━━━ Dataset extract ━━━

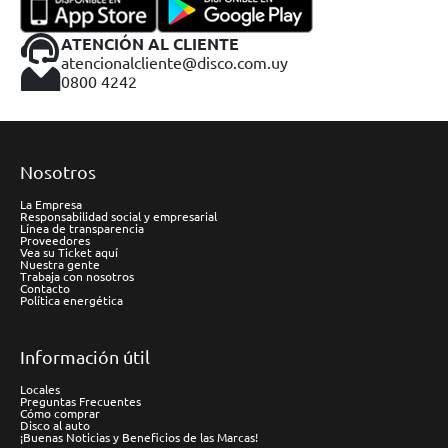
ATENCIÓN AL CLIENTE
atencionalcliente@disco.com.uy
0800 4242
Nosotros
La Empresa
Responsabilidad social y empresarial
Línea de transparencia
Proveedores
Vea su Ticket aquí
Nuestra gente
Trabaja con nosotros
Contacto
Política energética
Información útil
Locales
Preguntas Frecuentes
Cómo comprar
Disco al auto
¡Buenas Noticias y Beneficios de las Marcas!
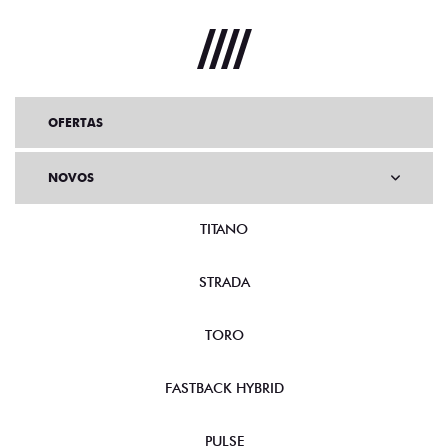
OFERTAS
NOVOS
TITANO
STRADA
TORO
FASTBACK HYBRID
PULSE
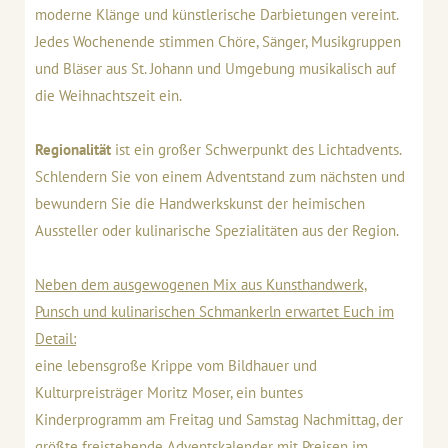
moderne Klänge und künstlerische Darbietungen vereint.
Jedes Wochenende stimmen Chöre, Sänger, Musikgruppen
und Bläser aus St. Johann und Umgebung musikalisch auf
die Weihnachtszeit ein.
Regionalität
ist ein großer Schwerpunkt des Lichtadvents.
Schlendern Sie von einem Adventstand zum nächsten und
bewundern Sie die Handwerkskunst der heimischen
Aussteller oder kulinarische Spezialitäten aus der Region.
Neben dem ausgewogenen Mix aus Kunsthandwerk,
Punsch und kulinarischen Schmankerln erwartet Euch im
Detail:
eine lebensgroße Krippe vom Bildhauer und
Kulturpreisträger Moritz Moser, ein buntes
Kinderprogramm am Freitag und Samstag Nachmittag, der
größte freistehende Adventskalender mit Preisen im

━━━

Action item:
What is wanted is an exact copy of the lines above from the one containing "Cómo comprar" through the one containing "eine lebensgroße Krippe vom Bildhauer und", with no pictures in it.

Problem solution:
Cómo comprar
Disco al auto
¡Buenas Noticias y Beneficios de las Marcas!
OFERTAS
NOVOS
TITANO
STRADA
TORO
FASTBACK HYBRID
PULSE
moderne Klänge und künstlerische Darbietungen vereint.
Jedes Wochenende stimmen Chöre, Sänger, Musikgruppen
und Bläser aus St. Johann und Umgebung musikalisch auf
die Weihnachtszeit ein.
Regionalität
ist ein großer Schwerpunkt des Lichtadvents.
Schlendern Sie von einem Adventstand zum nächsten und
bewundern Sie die Handwerkskunst der heimischen
Aussteller oder kulinarische Spezialitäten aus der Region.
Neben dem ausgewogenen Mix aus Kunsthandwerk,
Punsch und kulinarischen Schmankerln erwartet Euch im
Detail:
eine lebensgroße Krippe vom Bildhauer und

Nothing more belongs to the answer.